In this research, the expression level of miR-217 in the serum shows a correlation with the intima–media thickness of the ascending aorta measured by ultrasound bio-microscopy in ApoE−/− mice, which is further testified to attenuate IMT and inhibit inflammatory factors secretion and lipid metabolism involved in atherosclerosis formation. This study focuses on the change of miR-217 in extracellular/circulating level and also emphasizes the potential beneficial effects of miR-217 in AS treatment.

Concomitant risk factors may contribute to the development of atherosclerosis. Atherosclerosis-prone ApoE−/− mice may develop dyslipidemia with subsequent accumulation of cholesterol ester-enriched particles in the blood, which not only induces a chronic inflammatory reaction in the vessels but also promotes the development of atherosclerotic plaques [19]. Excess LDL-C deposit in the subendothelial space may lead to endothelial cells (ECs) activation and monocytes recruitment. Macrophages derived from monocytes could engulf the oxidized or denatured LDL via scavenger receptors, such as SR-A, SR-B, and CD36, and recruit further inflammatory cells (T-cells and B-cells) into the vascular intimal layer. In this context, after infiltrating the aorta, F4/80+ macrophages undergo foaming and lesions can develop from early fatty streaks to complex vulnerable plaques, which may contribute to the clinical consequences of myocardial infarction or stroke [20]. In this study, our data demonstrate that not only the marker of macrophages (F4/80) but also inflammation (TNF-α, IL-1, IL-6, and MCP-1) and lipid-related molecules (LDL-R, SR-A, SR-B1, and CD36) in the aorta are inhibited by miR-217 mimic administration.

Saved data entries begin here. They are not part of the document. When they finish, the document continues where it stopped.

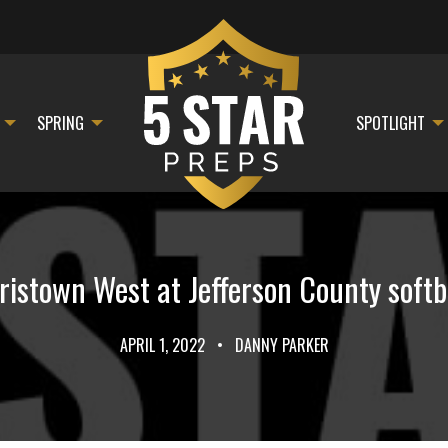
SPRING
SPOTLIGHT
stown West at Jefferson County softb
APRIL 1, 2022
•
DANNY PARKER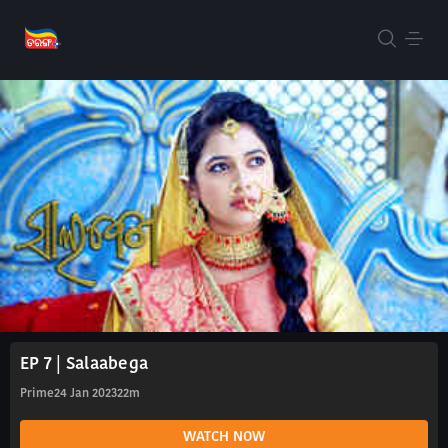
EP 7 | Salaabega
Prime
24 Jan 2023
22m
WATCH NOW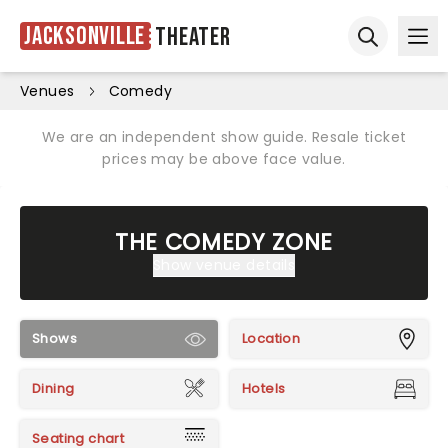
Jacksonville
Theater
Ope
Open sear
Venues
Comedy
We are an independent show guide. Resale ticket
prices may be above face value.
THE COMEDY ZONE
Show venue details
Shows
Location
Dining
Hotels
Seating chart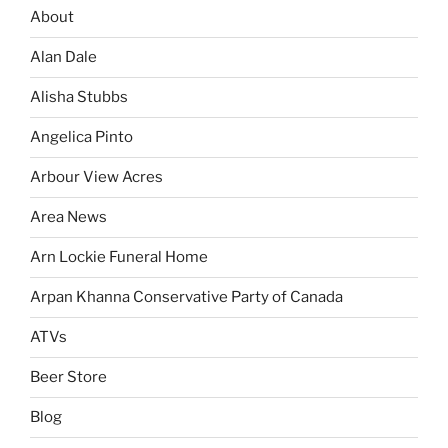
About
Alan Dale
Alisha Stubbs
Angelica Pinto
Arbour View Acres
Area News
Arn Lockie Funeral Home
Arpan Khanna Conservative Party of Canada
ATVs
Beer Store
Blog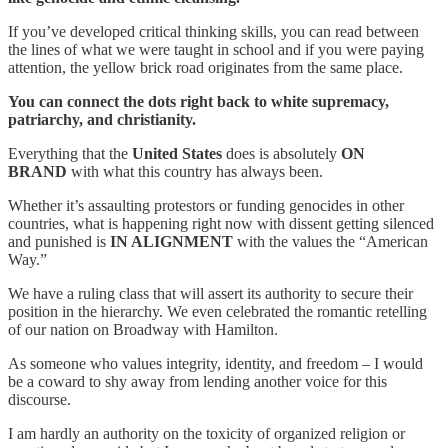
If you’ve developed critical thinking skills, you can read between
the lines of what we were taught in school and if you were paying
attention, the yellow brick road originates from the same place.
You can connect the dots right back to white supremacy,
patriarchy, and christianity.
Everything that the
United States
does is absolutely
ON
BRAND
with what this country has always been.
Whether it’s assaulting protestors or funding genocides in other
countries, what is happening right now with dissent getting silenced
and punished is
IN ALIGNMENT
with the values the “American
Way.”
We have a ruling class that will assert its authority to secure their
position in the hierarchy. We even celebrated the romantic retelling
of our nation on Broadway with Hamilton.
As someone who values integrity, identity, and freedom – I would
be a coward to shy away from lending another voice for this
discourse.
I am hardly an authority on the toxicity of organized religion or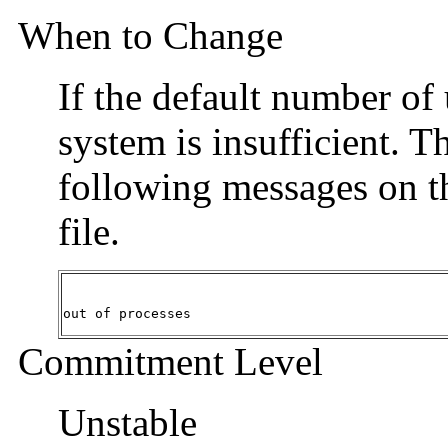
When to Change
If the default number of
system is insufficient. T
following messages on t
file.
out of processes
Commitment Level
Unstable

It is interesting to find that both ABCA1 and ABCG1 are down-regulated which are responsible for the major part of macrophage cholesterol efflux to serum or HDL in macrophage foam cells [21]. All of these indicate that other efficient pathways such as passive efflux may be also involved. Combined with decreased serum lipid levels and attenuated IMT after miR-217 mimic treatment, it can be deduced that miR-217 has the ability to inhibit the formation of plaque in atherosclerosis.

It is worth noting that statins (3-hydroxy-3-methylglutaryl coenzyme A reductase inhibitors) which can favorably alter plaque size, chemical composition, and inflammation and cholesterol metabolism, has significant clinical benefit during 11 years of follow-up clinical trials [22]. miR-217 might also be the key player in AS biology, for it can regulate both the inflammation and the cholesterol metabolism processes, which can profoundly affect plaque evolution. Whether miR-217 has such notable effect and further detailed mechanism need more research.

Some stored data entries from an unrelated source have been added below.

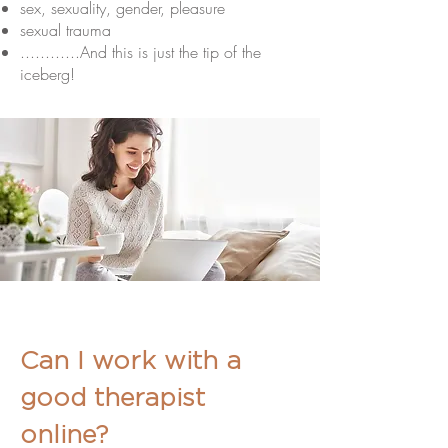
sex, sexuality, gender, pleasure
sexual trauma
............And this is just the tip of the
iceberg!
Can I work with a
good therapist
online?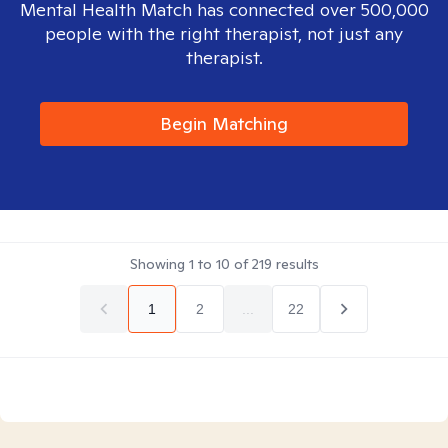
Mental Health Match has connected over 500,000
people with the right therapist, not just any
therapist.
Begin Matching
Showing
1
to
10
of
219
results
1
2
...
22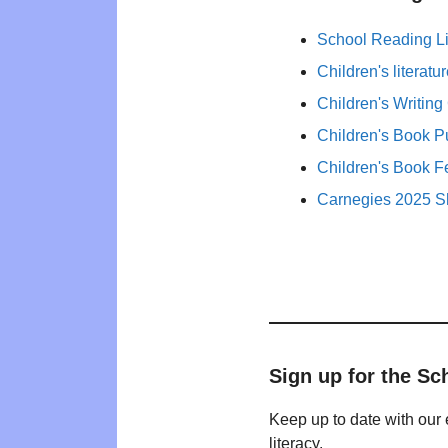
School Reading Li
Children's literat
Children's Writing
Children's Book P
Children's Book F
Carnegies 2025 Sh
Sign up for the Sc
Keep up to date with our 
literacy.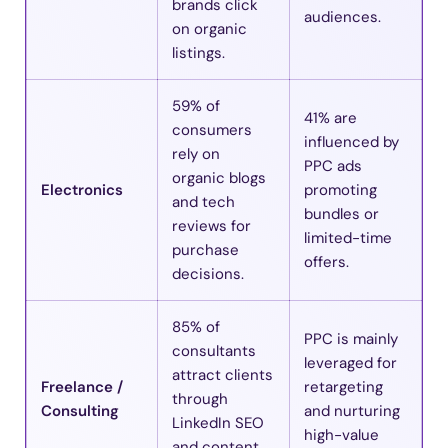
brands click
audiences.
on organic
listings.
59% of
41% are
consumers
influenced by
rely on
PPC ads
organic blogs
Electronics
promoting
and tech
bundles or
reviews for
limited-time
purchase
offers.
decisions.
85% of
PPC is mainly
consultants
leveraged for
attract clients
Freelance /
retargeting
through
Consulting
and nurturing
LinkedIn SEO
high-value
and content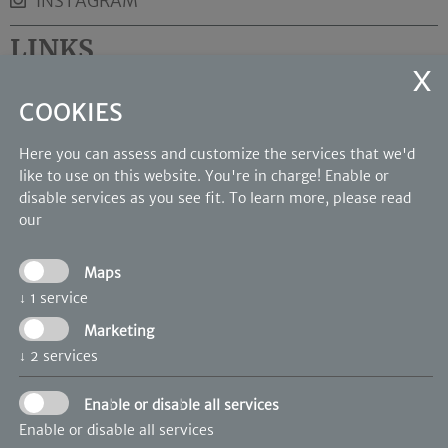
INSTAGRAM
LINKS
Rooms and suites
COOKIES
Wellness
Photo Gallery
Here you can assess and customize the services that we'd
like to use on this website. You're in charge! Enable or
OUR PARTNERS
disable services as you see fit.
To learn more, please read
our
Maps
↓
1
service
Marketing
↓
2
services
Enable or disable all services
Enable or disable all services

Ultrasound bio-microscopy enables evaluation of plaque size and stenosis in vivo, noninvasively, and in real-time [17, 23,24,25], which has been widely used to detect spontaneously formed plaques in the brachiocephalic [26, 27], thoracic arteries [24, 28], and the ascending aorta [23]. In this study, such technique is used to monitor the development of plaque of atherosclerosis and such technique will give the longitudinal study possible.

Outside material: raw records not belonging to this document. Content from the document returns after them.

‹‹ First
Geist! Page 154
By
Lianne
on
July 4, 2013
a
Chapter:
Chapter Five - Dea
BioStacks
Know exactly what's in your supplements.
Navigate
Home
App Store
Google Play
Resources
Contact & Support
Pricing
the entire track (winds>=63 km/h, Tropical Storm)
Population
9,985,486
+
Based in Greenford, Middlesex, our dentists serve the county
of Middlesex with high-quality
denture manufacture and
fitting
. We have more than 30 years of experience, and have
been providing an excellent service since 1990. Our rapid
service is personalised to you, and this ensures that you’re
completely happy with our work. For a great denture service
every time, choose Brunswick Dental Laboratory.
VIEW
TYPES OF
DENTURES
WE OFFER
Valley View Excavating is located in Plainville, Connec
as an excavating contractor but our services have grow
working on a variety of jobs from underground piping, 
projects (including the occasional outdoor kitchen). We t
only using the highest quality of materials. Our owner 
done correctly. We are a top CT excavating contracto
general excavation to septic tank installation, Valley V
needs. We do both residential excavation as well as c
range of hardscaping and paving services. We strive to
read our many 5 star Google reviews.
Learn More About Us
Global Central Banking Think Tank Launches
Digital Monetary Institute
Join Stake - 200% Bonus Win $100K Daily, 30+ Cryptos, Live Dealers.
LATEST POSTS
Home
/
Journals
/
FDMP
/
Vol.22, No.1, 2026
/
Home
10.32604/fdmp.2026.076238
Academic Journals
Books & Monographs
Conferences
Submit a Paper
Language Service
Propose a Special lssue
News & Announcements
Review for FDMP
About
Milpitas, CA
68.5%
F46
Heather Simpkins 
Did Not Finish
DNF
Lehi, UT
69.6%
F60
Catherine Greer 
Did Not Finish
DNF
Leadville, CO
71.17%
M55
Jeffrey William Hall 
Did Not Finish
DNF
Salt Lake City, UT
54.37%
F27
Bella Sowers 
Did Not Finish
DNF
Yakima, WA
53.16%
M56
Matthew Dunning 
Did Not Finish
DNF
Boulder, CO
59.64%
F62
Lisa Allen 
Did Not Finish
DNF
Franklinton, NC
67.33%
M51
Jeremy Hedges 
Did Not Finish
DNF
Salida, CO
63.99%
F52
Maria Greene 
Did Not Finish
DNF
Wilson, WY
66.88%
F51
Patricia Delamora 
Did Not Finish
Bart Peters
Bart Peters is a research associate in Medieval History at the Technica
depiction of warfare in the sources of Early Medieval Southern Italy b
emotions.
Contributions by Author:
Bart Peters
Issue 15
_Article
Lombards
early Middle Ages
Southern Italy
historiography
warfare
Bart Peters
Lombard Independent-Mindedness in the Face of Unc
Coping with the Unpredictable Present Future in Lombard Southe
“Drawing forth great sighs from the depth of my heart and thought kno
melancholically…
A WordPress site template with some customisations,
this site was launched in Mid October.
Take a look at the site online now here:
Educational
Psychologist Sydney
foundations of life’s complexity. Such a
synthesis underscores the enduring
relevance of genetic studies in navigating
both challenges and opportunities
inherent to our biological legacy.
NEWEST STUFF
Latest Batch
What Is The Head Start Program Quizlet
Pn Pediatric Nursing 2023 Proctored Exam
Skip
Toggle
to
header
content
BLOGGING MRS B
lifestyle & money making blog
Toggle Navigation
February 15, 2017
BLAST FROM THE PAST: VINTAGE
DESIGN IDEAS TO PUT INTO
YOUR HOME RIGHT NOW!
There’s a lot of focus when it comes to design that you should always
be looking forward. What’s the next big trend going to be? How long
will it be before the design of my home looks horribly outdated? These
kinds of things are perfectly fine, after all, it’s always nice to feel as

Our research indicates that UBM enables in vivo, noninvasively monitor of atherosclerotic plaque lesions. Serum miR-217 not only correlates with the IMT of the ascending aorta measured by UBM in ApoE−/− mice but also attenuates the formation of plaque. Further research testifies that miR-217 can inhibit inflammation factors secretion and lipid deposition involved in atherosclerosis formation. All of these indicate that miR-217 might be a potential new treatment strategy.

Conclusion

Although further detailed mechanism and serum cytokines levels need to be detected, our data indicate that miR-217 could be used to treat atherosclerosis.